Multikabel, however, still needs a further permit from the federal shipping office for the stretch of cable lying within the 12 nautical-mile zone -- and must then secure permission for the onshore route to the grid connection point. The company, owned by the Nördlicher Grund project developers, Geo and Renergys, is hopeful of quick decisions. The cable permission is welcome news for other developers with plans in the region. In all, 14 potential routes to shore were examined, taking into account the needs of an additional three offshore projects.

Waiting game

Cable permitting is slower in neighbouring Lower Saxony's jurisdiction. The 231 MW Borkum Riffgrund project is just one casualty of the delay, says developer Plambeck Neue Energien, partnered by Danish energy company Energi E2. "Procedures have been ongoing for about three-and-a-half years. We are waiting in the starting blocks, all the tendering documents are ready to go out," says the company's Reiner Heinsohn. "We are twiddling thumbs and money is being burnt while we wait."

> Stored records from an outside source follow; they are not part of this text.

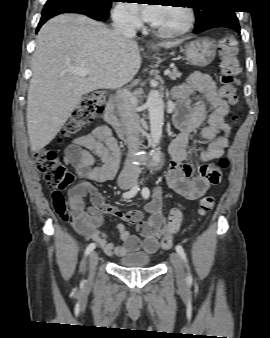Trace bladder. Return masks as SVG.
I'll list each match as a JSON object with an SVG mask.
<instances>
[{
	"label": "bladder",
	"mask_w": 270,
	"mask_h": 338,
	"mask_svg": "<svg viewBox=\"0 0 270 338\" xmlns=\"http://www.w3.org/2000/svg\"><path fill=\"white\" fill-rule=\"evenodd\" d=\"M151 263V256L144 253L126 254L118 260V265L123 268H148Z\"/></svg>",
	"instance_id": "31cf9c89"
}]
</instances>
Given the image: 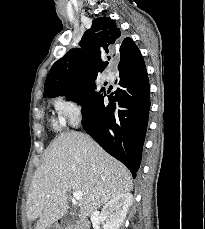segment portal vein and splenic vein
<instances>
[{
	"mask_svg": "<svg viewBox=\"0 0 205 229\" xmlns=\"http://www.w3.org/2000/svg\"><path fill=\"white\" fill-rule=\"evenodd\" d=\"M82 196H83V194H82L81 191H75V192H73V197H74L75 200H81L82 199Z\"/></svg>",
	"mask_w": 205,
	"mask_h": 229,
	"instance_id": "obj_1",
	"label": "portal vein and splenic vein"
}]
</instances>
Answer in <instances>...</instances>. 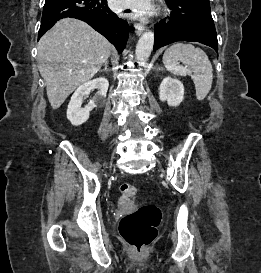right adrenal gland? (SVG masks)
Instances as JSON below:
<instances>
[{"label": "right adrenal gland", "instance_id": "obj_1", "mask_svg": "<svg viewBox=\"0 0 261 273\" xmlns=\"http://www.w3.org/2000/svg\"><path fill=\"white\" fill-rule=\"evenodd\" d=\"M107 66H108V61H106V62L104 63V69H103L102 71H107V70H108Z\"/></svg>", "mask_w": 261, "mask_h": 273}]
</instances>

Competitor Energiekontor is also waiting for cable permits for its permitted 80 turbine Borkum Riffgrund West project. But the delay "is not holding us up," says the company's Cerstin Lange. Energiekontor expects to lay a cable across the island of Nordeney, reaching the mainland at Hilgenriedersiel in the rural district of Aurich -- the same route chosen by Plambeck and a series of further offshore projects in the area. Energiekontor hopes to begin construction of Borkum Riffgrund West in 2008.

The Nordeney cable route, with a transmission capacity of around 3 GW, is included in draft regional planning from June 2005 still under consideration by a Lower Saxony parliamentary committee. "We can't say with certainty when the consultation process will be completed," says Christian Schwarzenholst, energy policy expert at the Lower Saxony environment ministry.

Off the Baltic Sea coast of Mecklenburg-Vorpommern, progress with offshore cable permitting is mixed. Two routes have been identified, with approval for connection of the 400 MW Kriegers Flak 1 project nearly in the bag. A permit for the cable route outside the 12 mile limit was granted together with a project construction permit by the federal shipping office in April 2005. A decision on the remainder of the route, which hits the shore near Rostock, is expected within two months.


The second Baltic Sea route, designed to serve both the planned 400 MW Arcona Becken Südost and 150 MW Ventotec Ost 2 projects, "is more problematic," says Helmuth von Nicolai at the state development ministry. Within the 12 nautical-mile zone, obstacles to be negotiated include protected areas, rock formations, wrecks of ships sunk around 1717 during the Sweden-Prussia war (almost a national monument), and thousands of poison gas canisters sunk near Peenemunde in 1945 at the end of the Second World War. "It's taken two years to find a suitable corridor," says Von Nicolai.

A proposed Russian-German Baltic Sea gas pipeline, earmarked for commissioning in 2010, may also conflict with the offshore electricity cable.